In the event handler for BufferReady
there are a few hings that need to be done.
When the data is retrieved from the buffer it needs to be accumulated some
where. After the data has been accumulated we need to check to see if a request
to stop recording has been made. If it has then tell the Microphone instance to
stop sending data over using Microphone.Stop()
and perform what ever actions are
required to persist the recording. For accumulating the data I will use
a memory stream and then write it to isolated storage when the recording is
completed. One of my requirements was that audio data would be saved in WAV
format. This requirement is satisfied by
writing a proper wave header before I write out all the bytes that were
received. Rather than expound on how to do that here I refer you to a previous
blog post that I have written on the subject.
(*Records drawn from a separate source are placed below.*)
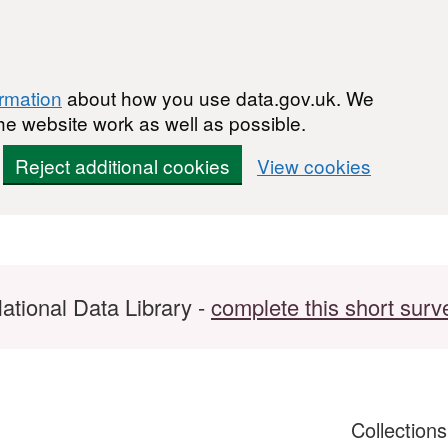
ormation
about how you use data.gov.uk. We
he website work as well as possible.
Reject additional cookies
View cookies
ational Data Library -
complete this short surv
Collection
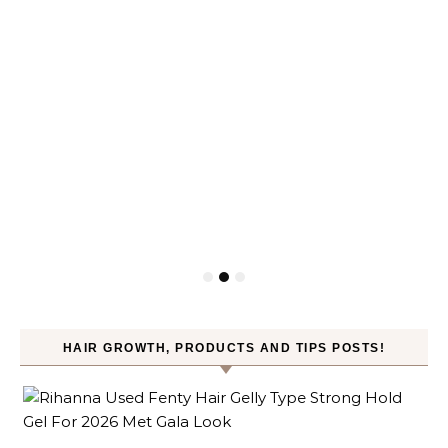
HAIR GROWTH, PRODUCTS AND TIPS POSTS!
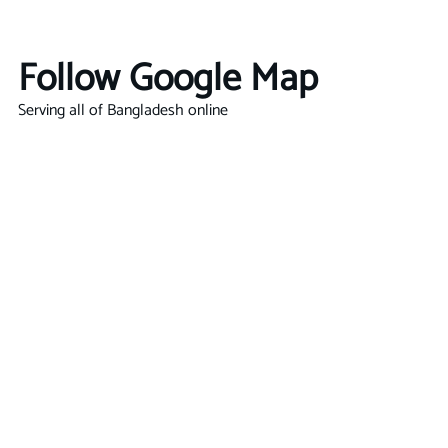
Follow Google Map
Serving all of Bangladesh online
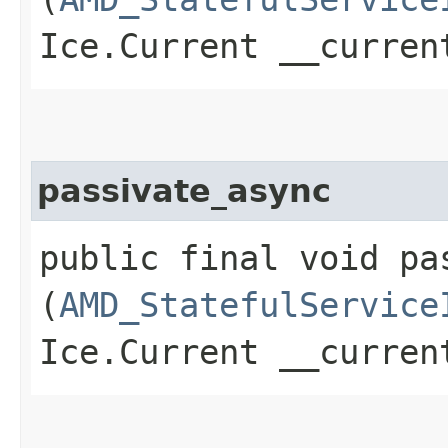
Ice.Current __curren
passivate_async
public final void pas
(
AMD_StatefulService
Ice.Current __curren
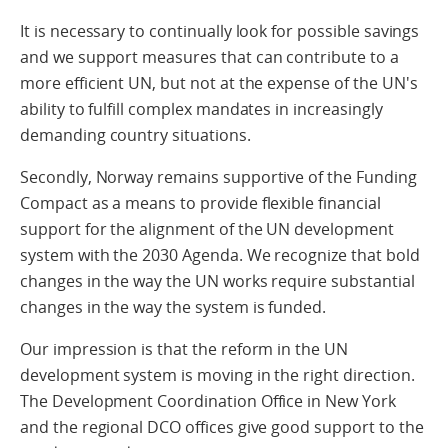
It is necessary to continually look for possible savings
and we support measures that can contribute to a
more efficient UN, but not at the expense of the UN's
ability to fulfill complex mandates in increasingly
demanding country situations.
Secondly, Norway remains supportive of the Funding
Compact as a means to provide flexible financial
support for the alignment of the UN development
system with the 2030 Agenda. We recognize that bold
changes in the way the UN works require substantial
changes in the way the system is funded.
Our impression is that the reform in the UN
development system is moving in the right direction.
The Development Coordination Office in New York
and the regional DCO offices give good support to the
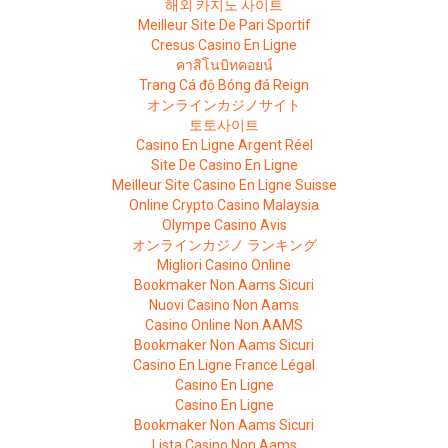
해외 카지노 사이트
Meilleur Site De Pari Sportif
Cresus Casino En Ligne
คาสิโนบิทคอยน์
Trang Cá độ Bóng đá Reign
オンラインカジノサイト
토토사이트
Casino En Ligne Argent Réel
Site De Casino En Ligne
Meilleur Site Casino En Ligne Suisse
Online Crypto Casino Malaysia
Olympe Casino Avis
オンラインカジノ ランキング
Migliori Casino Online
Bookmaker Non Aams Sicuri
Nuovi Casino Non Aams
Casino Online Non AAMS
Bookmaker Non Aams Sicuri
Casino En Ligne France Légal
Casino En Ligne
Casino En Ligne
Bookmaker Non Aams Sicuri
Lista Casino Non Aams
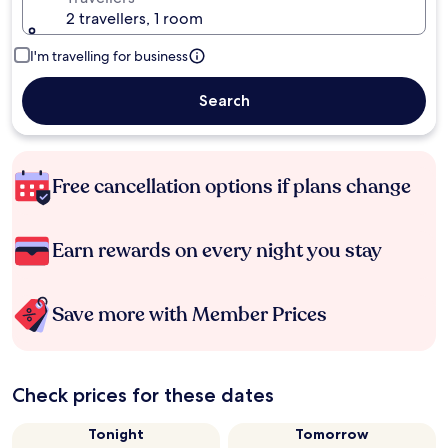
2 travellers, 1 room
I'm travelling for business
Search
Free cancellation options if plans change
Earn rewards on every night you stay
Save more with Member Prices
Check prices for these dates
Tonight
Tomorrow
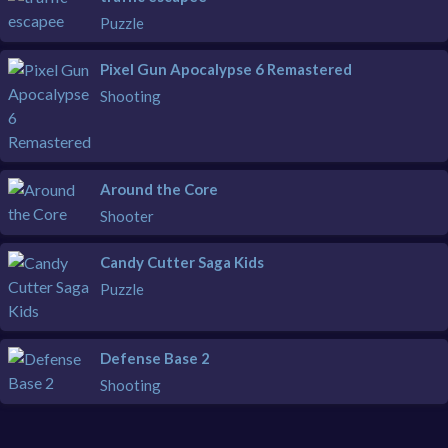
Puzzle
Pixel Gun Apocalypse 6 Remastered
Shooting
Around the Core
Shooter
Candy Cutter Saga Kids
Puzzle
Defense Base 2
Shooting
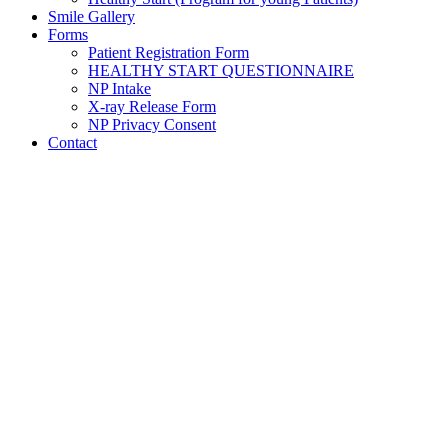
Smile Gallery
Forms
Patient Registration Form
HEALTHY START QUESTIONNAIRE
NP Intake
X-ray Release Form
NP Privacy Consent
Contact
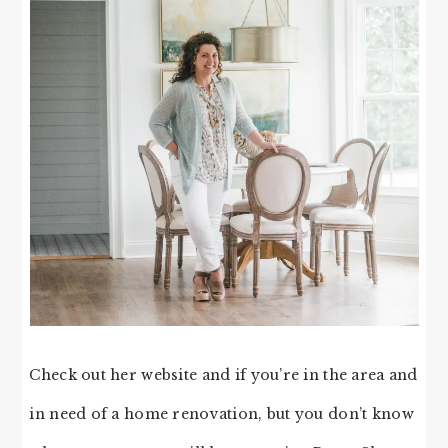
Check out her website and if you’re in the area and
in need of a home renovation, but you don’t know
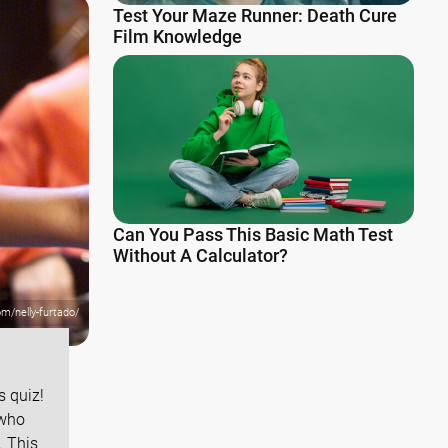
Test Your Maze Runner: Death Cure
Film Knowledge
Can You Pass This Basic Math Test
Without A Calculator?
om/nelly-furtado/
 quiz!
 who
. This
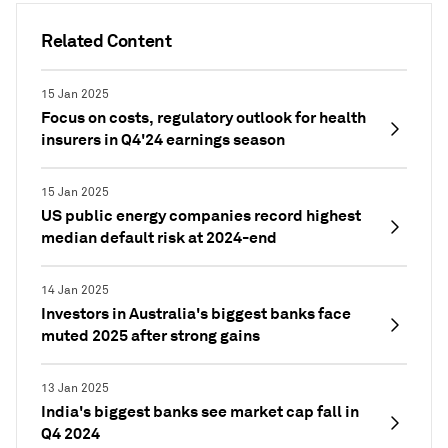
Related Content
15 Jan 2025
Focus on costs, regulatory outlook for health
insurers in Q4'24 earnings season
15 Jan 2025
US public energy companies record highest
median default risk at 2024-end
14 Jan 2025
Investors in Australia's biggest banks face
muted 2025 after strong gains
13 Jan 2025
India's biggest banks see market cap fall in
Q4 2024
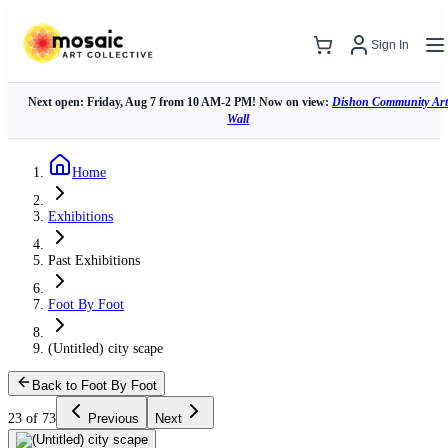
Sign In
Next open: Friday, Aug 7 from 10 AM-2 PM! Now on view:
Dishon Community Art
Wall
Home
Exhibitions
Past Exhibitions
Foot By Foot
(Untitled) city scape
Back to Foot By Foot
23 of 73
Previous
Next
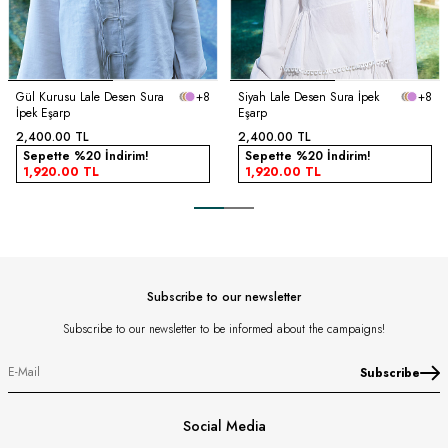
Gül Kurusu Lale Desen Sura
+8
Siyah Lale Desen Sura İpek
+8
İpek Eşarp
Eşarp
2,400.00
TL
2,400.00
TL
Sepette %20 İndirim!
Sepette %20 İndirim!
1,920.00
TL
1,920.00
TL
Subscribe to our newsletter
Subscribe to our newsletter to be informed about the campaigns!
Subscribe
Social Media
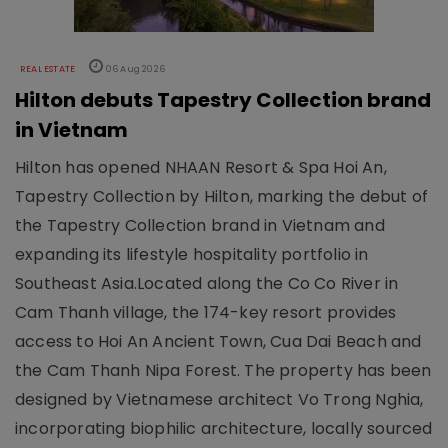
REAL ESTATE
06 Aug 2026
Hilton debuts Tapestry Collection brand
in Vietnam
Hilton has opened NHAAN Resort & Spa Hoi An,
Tapestry Collection by Hilton, marking the debut of
the Tapestry Collection brand in Vietnam and
expanding its lifestyle hospitality portfolio in
Southeast Asia.Located along the Co Co River in
Cam Thanh village, the 174-key resort provides
access to Hoi An Ancient Town, Cua Dai Beach and
the Cam Thanh Nipa Forest. The property has been
designed by Vietnamese architect Vo Trong Nghia,
incorporating biophilic architecture, locally sourced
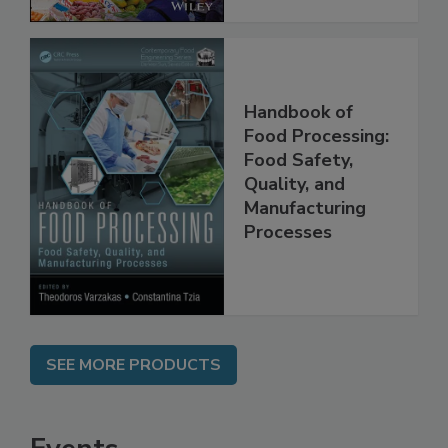
Handbook of
Food Processing:
Food Safety,
Quality, and
Manufacturing
Processes
SEE MORE PRODUCTS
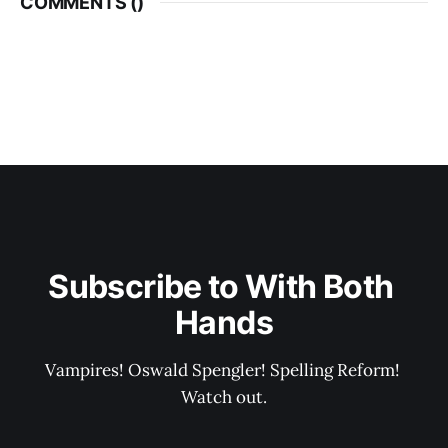
COMMENTS (
)
Subscribe to With Both 
Hands
Vampires! Oswald Spengler! Spelling Reform! 
Watch out.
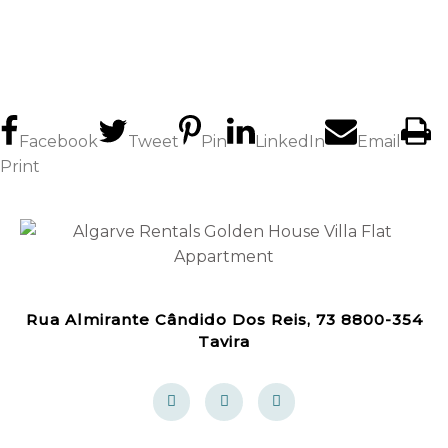
Facebook
Tweet
Pin
LinkedIn
Email
Print
Rua Almirante Cândido Dos Reis, 73 8800-354
Tavira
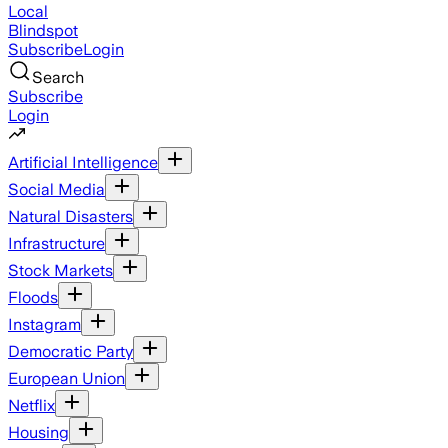
Local
Blindspot
Subscribe
Login
Search
Subscribe
Login
Artificial Intelligence
Social Media
Natural Disasters
Infrastructure
Stock Markets
Floods
Instagram
Democratic Party
European Union
Netflix
Housing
The code I have for doing all of
the above follows
public void StartRecording()
{
if (_currentMicrophone == null)
{
_currentMicrophone = Microphone.Default;
_currentMicrophone.BufferReady += new EventHandler<EventArgs>(_currentMicrophone_BufferReady);
_audioBuffer = new byte[_currentMicrophone.GetSampleSizeInBytes(_currentMicrophone.BufferDuration)];
_sampleRate = _currentMicrophone.SampleRate;
}
_stopRequested = false;
_currentRecordingStream = new MemoryStream(1048576);
_currentMicrophone.Start();
}
public void RequestStopRecording()
{
_stopRequested = true;
}
void _currentMicrophone_BufferReady(object sender, EventArgs e)
{
_currentMicrophone.GetData(_audioBuffer);
_currentRecordingStream.Write(_audioBuffer,0,_audioBuffer.Length);
if (!_stopRequested)
return;
_currentMicrophone.Stop();
var isoStore = System.IO.IsolatedStorage.IsolatedStorageFile.GetUserStoreForApplication();
using (var targetFile = isoStore.CreateFile(FileName))
{
WaveHeaderWriter.WriteHeader(targetFile, (int)_currentRecordingStream.Length, 1, _sampleRate);
var dataBuffer = _currentRecordingStream.GetBuffer();
targetFile.Write(dataBuffer,0,(int)_currentRecordingStream.Length);
targetFile.Flush();
targetFile.Close();
}
}
Audio Playback
For playing back audio I will make use of the SoundEffect
class. Like the
Microphone class SoundEffect is an Xna audio class and required the
FrameworkDispatcher.Update()
method to be called periodically. There are
two ways I could go about loading the WAVE file. I could either decode the
header myself or let the SoundEffect
class do it. I show manual decoding here
for reference should some one need to make other modifications to the file.
When
instantiating a SoundEffect
through its constructor three items of data are needed; the recorded audio
data, the sample rate, and the number of audio channels in the recording. This
application will only be recording in monoral, not stereo. So there will always
be one audio channel. I could get away with passing AudioChannels.Mono for this
field. But in the future I may add the ability to import recordings (which could
be in stereo) so I'm going to pull this data from the wave header. Likewise I
could also have grabbed the Sample rate from the Microphone class instead of
obtaining it from the wave header. But in the interest of things I'm considering
for the future I will also obtain it from the header. The wave data itself is
everything after the header. Once a SoundEffect
is initialized to play it
I must get a SoundEffectInstance
instance and then call its Play method.
I don't think that I need to explain why I wonly want one recording to play at a time. So before playing a new audio clip I check to see if there is an existing one loaded in memory and I stop it.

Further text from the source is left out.